I do want to return to DD. But I also feel nervous about it. My husband loves me and my family and wants the best for us. I have no doubt of that! But I also feel that sometimes his decisions are made from what is convenient and easier for him and not truly from a place of taking an honest look at my needs. Now I don't say that to bash Captain. I am just saying that's how I feel, whether that's a true assessment or not I can't say. I can only say that's how I perceive things. And this goes back to communication I know. We've never done regular check-ins or dates to discuss DD and how we think it's going and I feel without this level of communicating constantly along the way, I just can't commit to this. I can't give a blank check without lots of opportunities for feedback.

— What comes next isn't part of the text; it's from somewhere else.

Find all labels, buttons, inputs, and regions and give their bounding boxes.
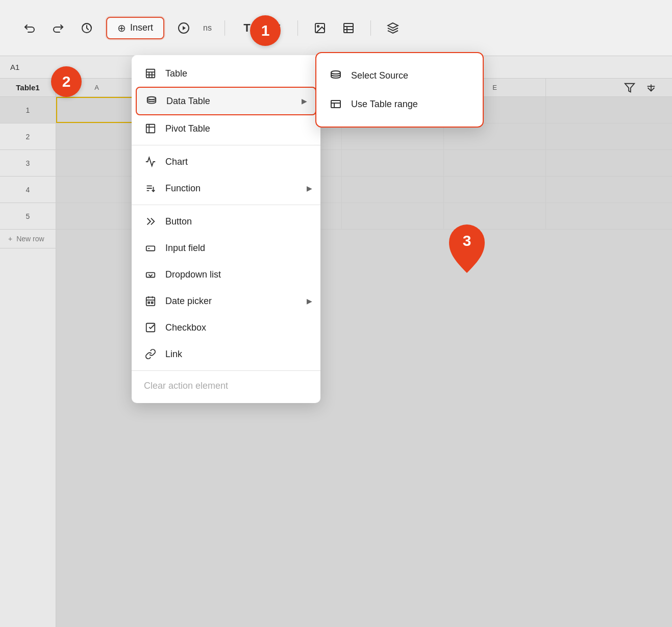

So I guess where this leaves us I don't really know. And that's confusing. And I think I've not only confused myself, but possibly anyone who actually reads this long and convoluted post.
But that's where we've been. I do hope to check in again sooner rather than later. And I apologize sincerely for not checking on everyone's blogs. I so want to catch up. I know I've missed at least two births that I can think of and I so want to check in with those ladies when I get the chance. But I also know that I'm on the verge of giving birth literally any minute and it will take me a bit to get back to this and to checking in regularly as I work to find our new normal as a slightly larger family.
Thank you for reading and I sincerely hope that everyone's 2015 is going wonderfully thus far!